New Life for an Old Caboose

Brothers purchase Great Northern Whitewater and Raft Resort and restore old railroad relic

By Justin Franz
Byron and Lee Beers, co-owners of Great Northern Resort, pictured July 15, 2016. Greg Lindstrom | Flathead Beacon

WEST GLACIER – In the early 1970s, Reno Baldwin opened a raft company on the side of U.S. Highway 2 and worked out of an old Great Northern Railway caboose. Over the years, new owners came and went, and the business grew to include lodging. But through it all, that old wooden caboose has remained.

On a recent sunny Friday morning, the Great Northern Whitewater Raft and Resort’s new owners, brothers Byron and Lee Beers, were working hard to ensure that both the caboose and the business continue to stand strong for years to come.

The Beerses purchased the resort and raft company earlier this year from Nic and Victoria Lee and Carl Motes-Conners, who had owned it since 2010. Motes-Conners is staying on as general manager. The Lees, who also own the Glacier Distillery Company in Coram, said they wanted to focus on their spirits business.

“We wanted to find someone that had the same mindset as us when it came to running the company, and the (brothers) have that,” Nic Lee said.

The Beerses originally hail from New Hampshire but have been coming to Montana for more than two decades. Byron worked as a river guide on the Middle Fork Flathead River for four summers in the 1990s, while Lee has lived in the Flathead Valley since 1994 and worked in construction.

Byron and his family have spent time in Montana, Arizona and France, where he worked as an electrical engineer for space satellites. Running a raft company is a lot different than engineering for a satellite that will circle the earth, but Byron said he was ready for a change.

“It’s a complete career change,” he said. “But we wanted something where we could spend more time with family.”

“We really wanted a change of pace,” Lee added.
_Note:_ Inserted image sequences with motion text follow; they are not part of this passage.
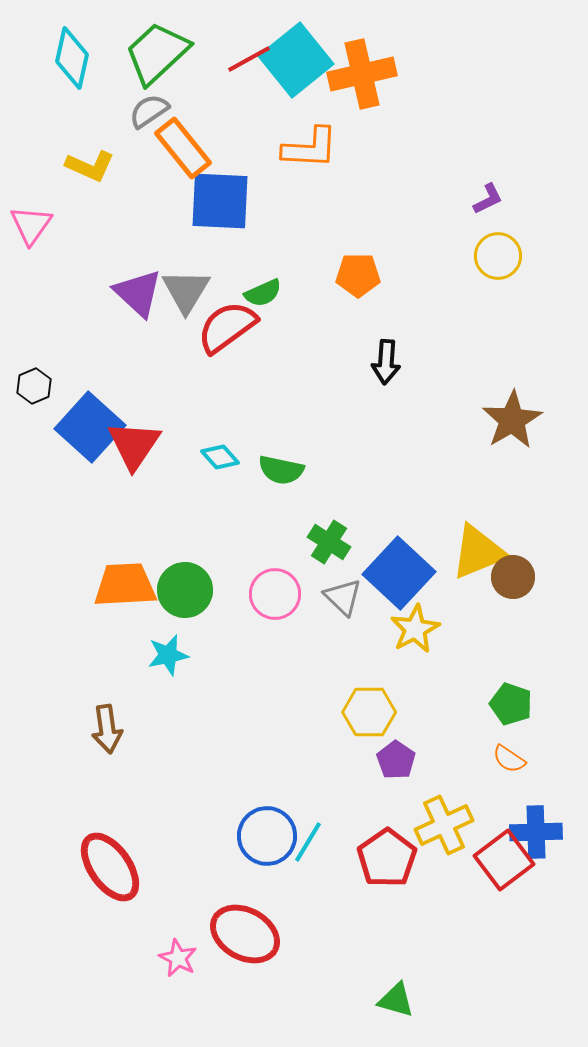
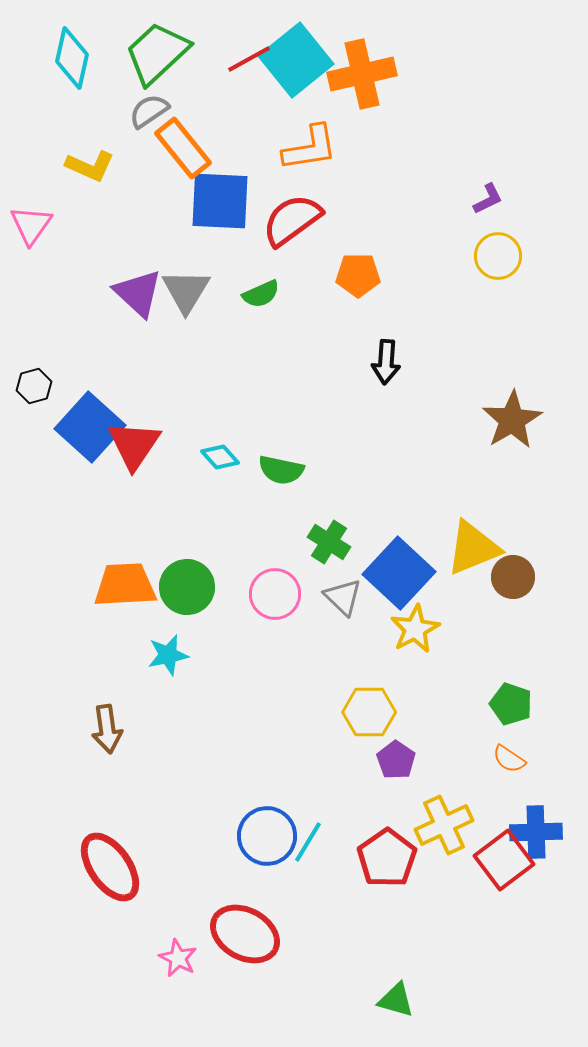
orange L-shape at (310, 148): rotated 12 degrees counterclockwise
green semicircle at (263, 293): moved 2 px left, 1 px down
red semicircle at (227, 327): moved 65 px right, 107 px up
black hexagon at (34, 386): rotated 8 degrees clockwise
yellow triangle at (478, 552): moved 5 px left, 4 px up
green circle at (185, 590): moved 2 px right, 3 px up
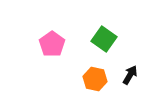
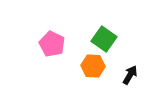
pink pentagon: rotated 10 degrees counterclockwise
orange hexagon: moved 2 px left, 13 px up; rotated 10 degrees counterclockwise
Since purchasing the resort, the Beers brothers have been busy preparing for the summer tourism season, which started in earnest in June. Lee has been putting his construction background to good use and is leading a restoration of the old caboose. For years, there has been a small café and sandwich shop inside, but the Beerses plan to expand the offerings, including a bar. They are currently in the process of getting a liquor license. Lee said the caboose, which was built in the early 1940s, would be restored to look like it did when it ran on the nearby tracks.
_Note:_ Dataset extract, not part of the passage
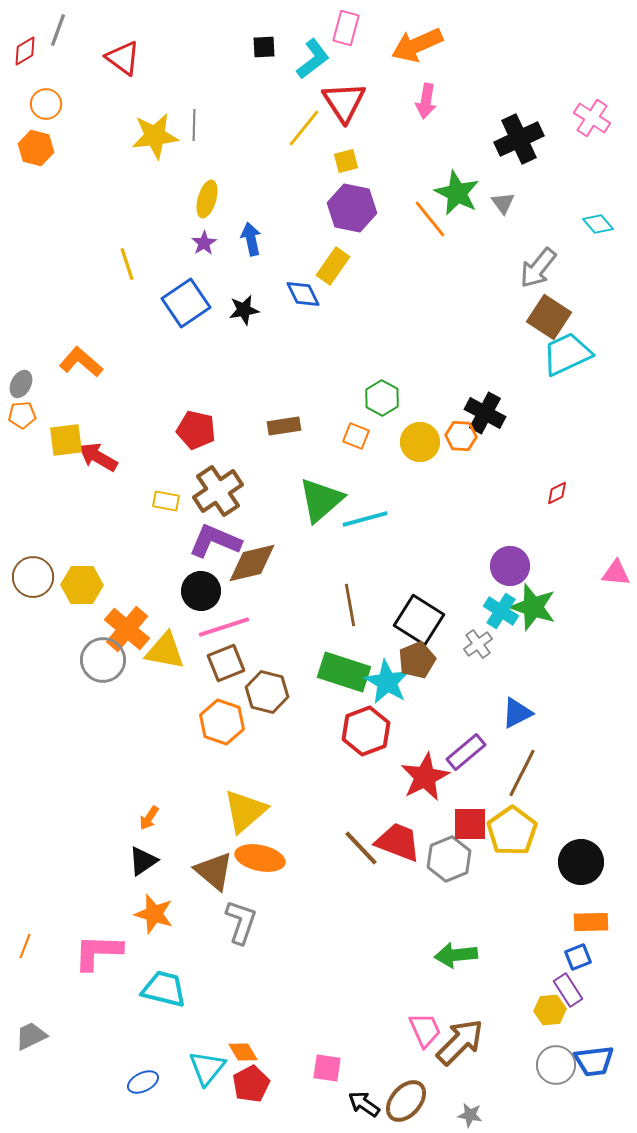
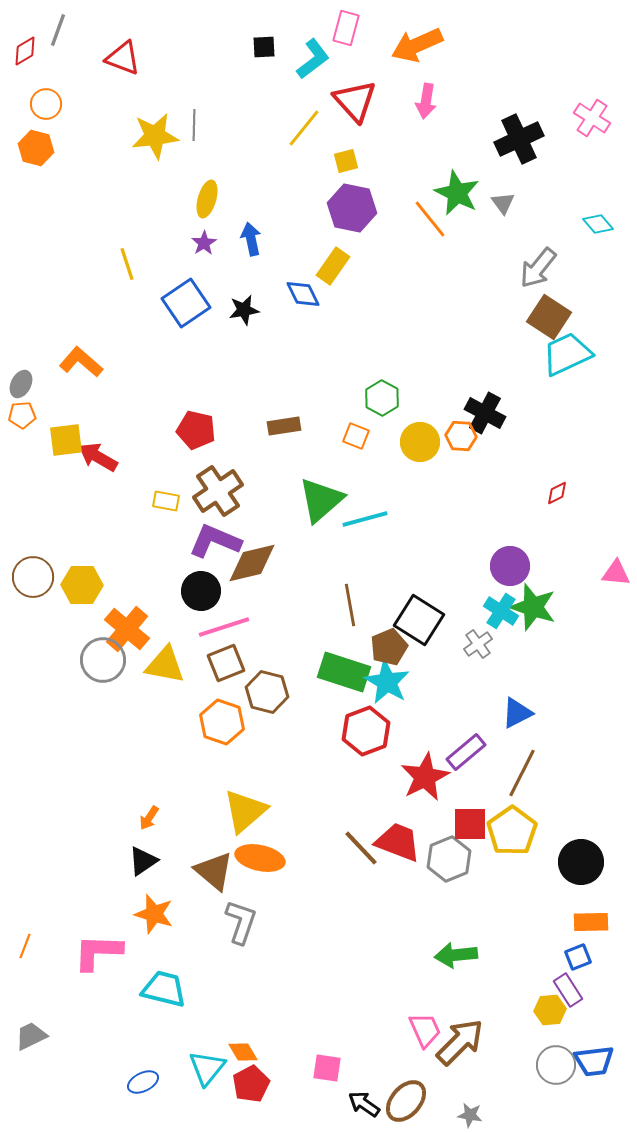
red triangle at (123, 58): rotated 15 degrees counterclockwise
red triangle at (344, 102): moved 11 px right, 1 px up; rotated 9 degrees counterclockwise
yellow triangle at (165, 651): moved 14 px down
brown pentagon at (417, 660): moved 28 px left, 13 px up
Besides offering adult beverages to visitors who come to raft or stay at the resort’s five cabins, the Beerses also hope to increase the programs offered through their Glacier River School, a water-safety education course. The school teaches important safety skills for anyone who wants to get out on the water in Northwest Montana.

For now, the Beerses plan to stay the course at the resort and operate it as it has been for the last few years. However, Byron said there is room to grow, and he could see an expansion in the future. The key to that would be ensuring that an expanded resort matches the low-key, backwoods vibe around West Glacier that locals and visitors love.

“You don’t want to upset that perfect balance we have here,” he said.